It's no more odd than just 'LF'. At the end of the day, something has to represent 'end of line'. The outlier here is really MS DOS, wasting a perfectly good byte on pretend-lineprinter codes.
Ahh, you're correct. I wasn't sure if CRLF was actually codified in rfc158, I just did a search for "CRLF" on it, I didn't realise they were using the hex values of CR and LF (X'0D' X'0A').
The internet is now 8 or 9 million devices big, and CRLF is still the standard newline for internet protocols.
MS-DOS isn’t alone in that. https://en.wikipedia.org/wiki/Newline#Representations_in_dif... claims ”Atari TOS, Microsoft Windows, DOS (MS-DOS, PC DOS, etc.), DEC TOPS-10, RT-11, CP/M, MP/M, OS/2, Symbian OS, Palm OS, Amstrad CPC, and most other early non-Unix and non-IBM operating systems” used it.
The real surprise is the BBC Micro, which used LF+CR.
If I had to guess I'd say CP/M was developed for extra dumb teletypes that needed both to properly handle a newline. So many quirks in terminals date back to the days when everybody was just making it up as they went along. Legacy support is the root of most braindamage.
”The separation of newline into two functions concealed the fact that the print head could not return from the far right to the beginning of the next line in one-character time. That is why the sequence was always sent with the CR first. A character printed after a CR would often print as a smudge, on-the-fly in the middle of the page, while it was still moving the carriage back to the first position.”
There's an entry point in the BBC Micro's OS that's routine that prints a character, or LF+CR if the character is CR (13). This routine prints the CR second, so that when it was called with 13 originally it can fall through into the main, non-translating character print routine with 13 in the accumulator, and then return to the caller that way too. (These two routines promise to preserve the accumulator.) Saves a couple of bytes in the ROM.
(There's also an entry point partway through the wrapper that just prints a newline. DRY and all that.)

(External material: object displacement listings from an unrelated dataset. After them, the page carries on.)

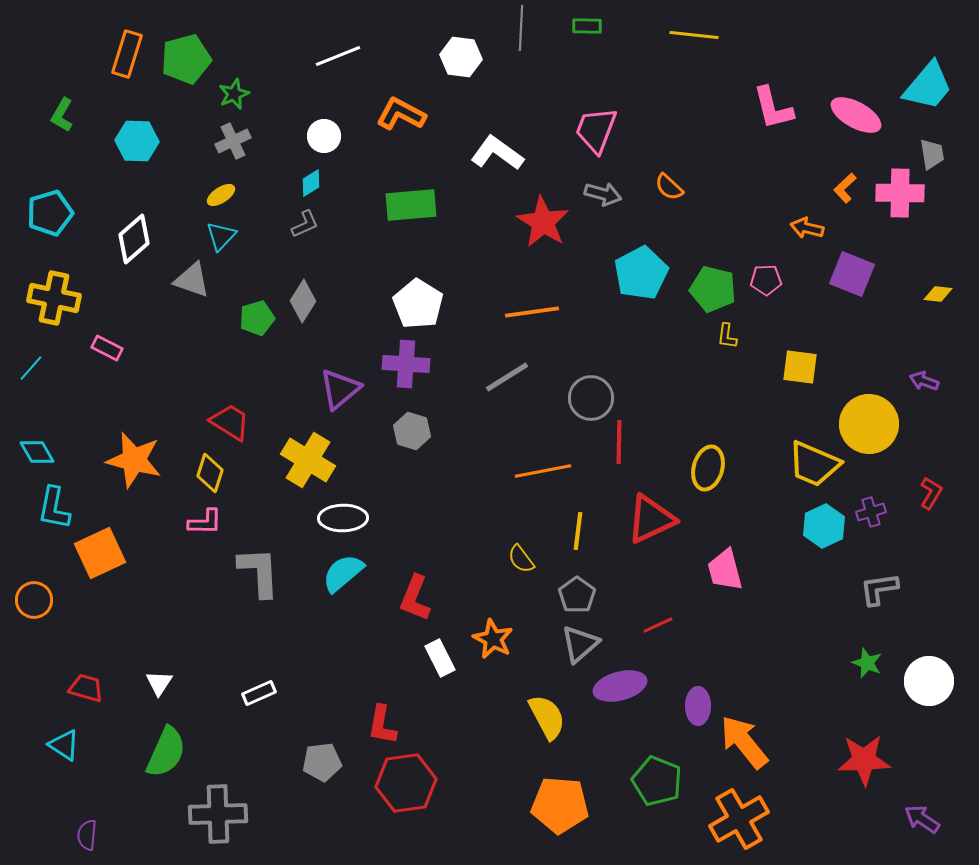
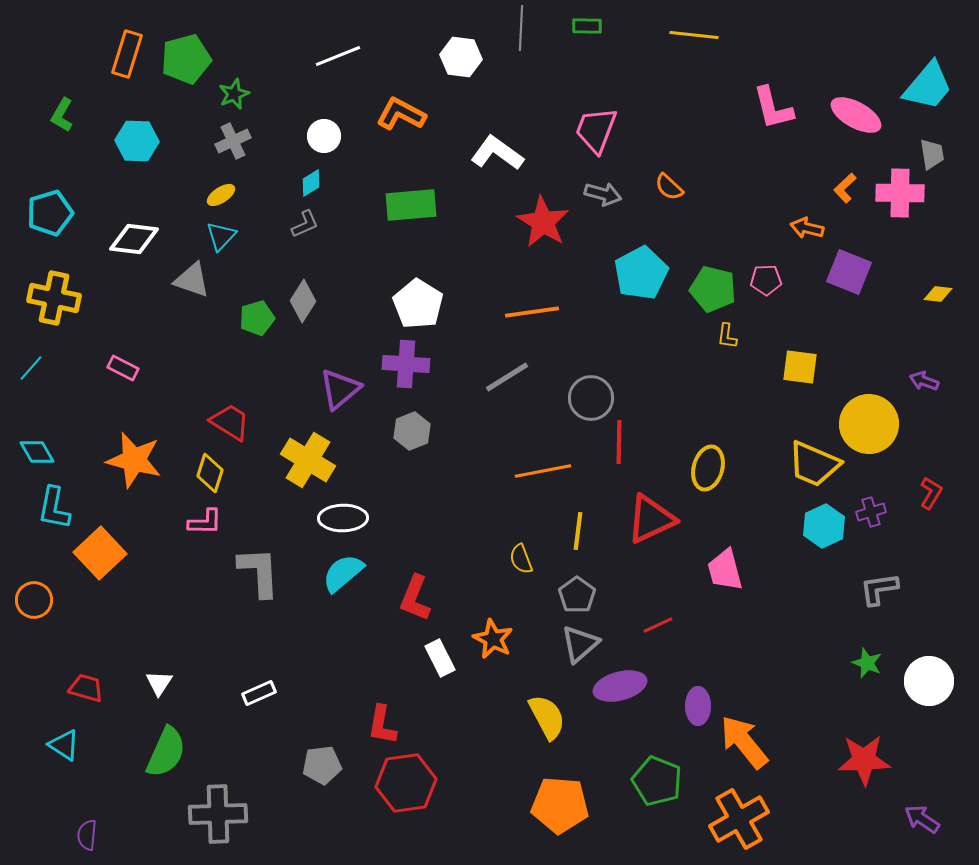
white diamond at (134, 239): rotated 48 degrees clockwise
purple square at (852, 274): moved 3 px left, 2 px up
pink rectangle at (107, 348): moved 16 px right, 20 px down
gray hexagon at (412, 431): rotated 21 degrees clockwise
orange square at (100, 553): rotated 18 degrees counterclockwise
yellow semicircle at (521, 559): rotated 16 degrees clockwise
gray pentagon at (322, 762): moved 3 px down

The code is not exactly this, but differs from it in no relevant way:
A lone CR is certainly more odd than a LF...LF is implicitly a new line. CR by definition is a return to the beginning of the line; literally NOT the end of the line!
Who would choose 'beginning of line' to mean 'end of line'?? Oh, Apple :)
There's nothing more 'implicitly new line' about either, in a text file. But if you're particularly set on hardware analogies - there's a 'return' key on keyboards and no 'line feed' one.
Umm, there absolutely is, unless you want to start using the backspace character instead of line feed or any other arbitrary swap, or maybe 'null', or 'delete'; Sure, 'null' should mean new line... 'Line Feed' by words, use and history, means new line....it feeds lines...i don't understand how you could make such an argument.
The fact that some keyboards say 'return' (but usually have a down-and-to-the-left graphic) is a separate issue, now that we are talking actual hardware; The lack of need for a specific CR, LF keys is obvious. Once again, of course today apple is using the odd choice of 'return', despite the rest of the industry. Many (most?) of 70s onward keyboards had an 'enter' key, no?
You're pulling things out of your ass. I'm interested in comments like yours. At some point between reading the previous comment and responding to it, you must have had some thought that goes, roughly, "Hey, I'm just going to make some shit up now and post it." Right? How else does it happen?
Apple's is not the only ecosystem that settled on carriage return. Who do you think was around for them to deliberately break compatibility with in 1977? Kildall?
At that time Apple chose CR, UNIX was just one of a multitude of minicomputer operating systems. Compatibility with it would have been only important in hindsight.
I wonder if this would have been a big concern for home computer vendors at the time. How many of them would have used Unix? Even if they had, would Unix even have been popular enough to really matter?